ASSIGNMENT: Determine the number of lines below that contain the string "servicio", and state only that number.

———

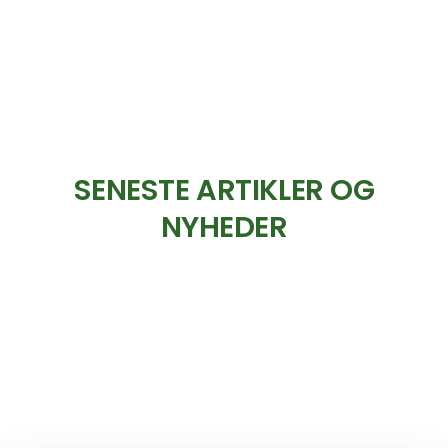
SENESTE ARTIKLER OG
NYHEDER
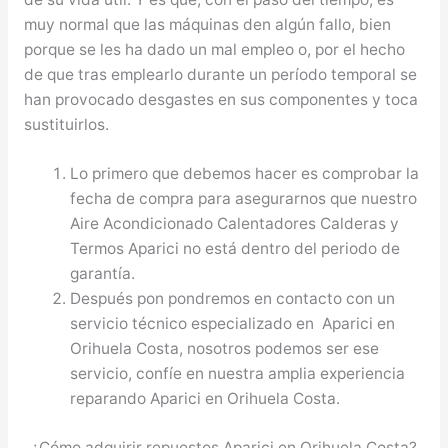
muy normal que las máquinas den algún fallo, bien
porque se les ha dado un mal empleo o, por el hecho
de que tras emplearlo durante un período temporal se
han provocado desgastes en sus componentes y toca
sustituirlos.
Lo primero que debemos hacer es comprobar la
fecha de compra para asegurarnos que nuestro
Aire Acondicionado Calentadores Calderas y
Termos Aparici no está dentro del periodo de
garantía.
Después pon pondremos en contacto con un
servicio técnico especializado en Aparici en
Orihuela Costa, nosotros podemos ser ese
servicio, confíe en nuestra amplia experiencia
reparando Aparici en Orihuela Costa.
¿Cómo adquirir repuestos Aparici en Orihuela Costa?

———

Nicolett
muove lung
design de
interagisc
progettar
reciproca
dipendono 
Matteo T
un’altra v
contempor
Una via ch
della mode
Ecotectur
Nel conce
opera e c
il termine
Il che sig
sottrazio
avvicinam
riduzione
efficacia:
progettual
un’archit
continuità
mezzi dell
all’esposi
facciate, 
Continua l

———

RESULT OF THIS TASK: 2